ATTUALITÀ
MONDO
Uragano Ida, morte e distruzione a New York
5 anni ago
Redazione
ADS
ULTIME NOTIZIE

...

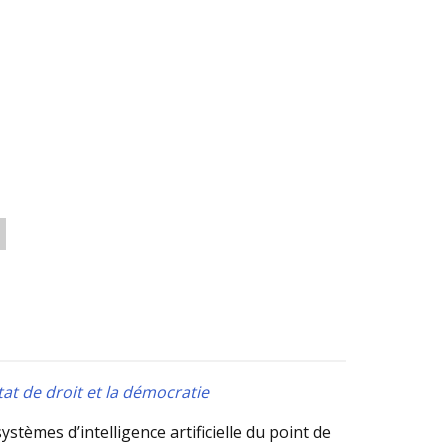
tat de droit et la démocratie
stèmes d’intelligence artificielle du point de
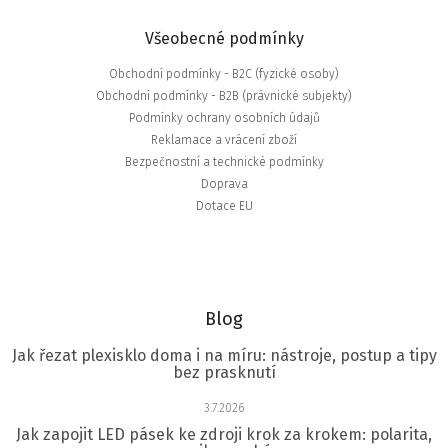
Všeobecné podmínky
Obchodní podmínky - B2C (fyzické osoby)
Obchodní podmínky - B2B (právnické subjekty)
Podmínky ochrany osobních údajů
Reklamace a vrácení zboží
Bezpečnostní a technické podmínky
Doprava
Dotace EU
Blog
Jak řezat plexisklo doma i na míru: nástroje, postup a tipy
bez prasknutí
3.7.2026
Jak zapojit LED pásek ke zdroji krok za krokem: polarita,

* * *

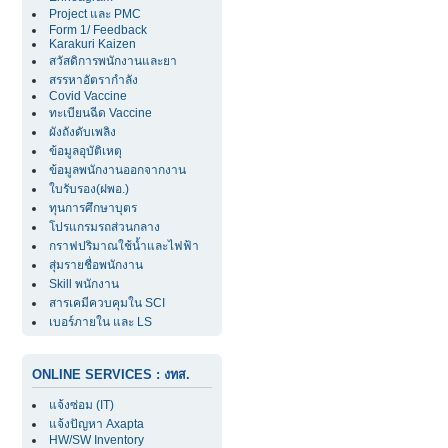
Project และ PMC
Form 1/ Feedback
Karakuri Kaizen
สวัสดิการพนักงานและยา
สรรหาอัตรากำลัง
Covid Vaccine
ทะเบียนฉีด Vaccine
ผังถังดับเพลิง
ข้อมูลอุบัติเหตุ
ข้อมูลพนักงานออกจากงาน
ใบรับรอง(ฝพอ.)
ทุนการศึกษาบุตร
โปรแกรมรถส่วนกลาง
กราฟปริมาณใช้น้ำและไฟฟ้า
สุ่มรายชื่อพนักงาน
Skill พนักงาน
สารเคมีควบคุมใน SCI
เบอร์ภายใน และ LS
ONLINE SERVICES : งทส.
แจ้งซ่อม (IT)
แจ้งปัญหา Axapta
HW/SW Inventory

● **WHAT NEEDS TO BE DONE**
Going back to the entries above, set down exactly the lines that begin at the one with "ผังถังดับเพลิง" and end at the one with "HW/SW Inventory", both included, and nothing else.

● **TASK RESULT**
ผังถังดับเพลิง
ข้อมูลอุบัติเหตุ
ข้อมูลพนักงานออกจากงาน
ใบรับรอง(ฝพอ.)
ทุนการศึกษาบุตร
โปรแกรมรถส่วนกลาง
กราฟปริมาณใช้น้ำและไฟฟ้า
สุ่มรายชื่อพนักงาน
Skill พนักงาน
สารเคมีควบคุมใน SCI
เบอร์ภายใน และ LS
ONLINE SERVICES : งทส.
แจ้งซ่อม (IT)
แจ้งปัญหา Axapta
HW/SW Inventory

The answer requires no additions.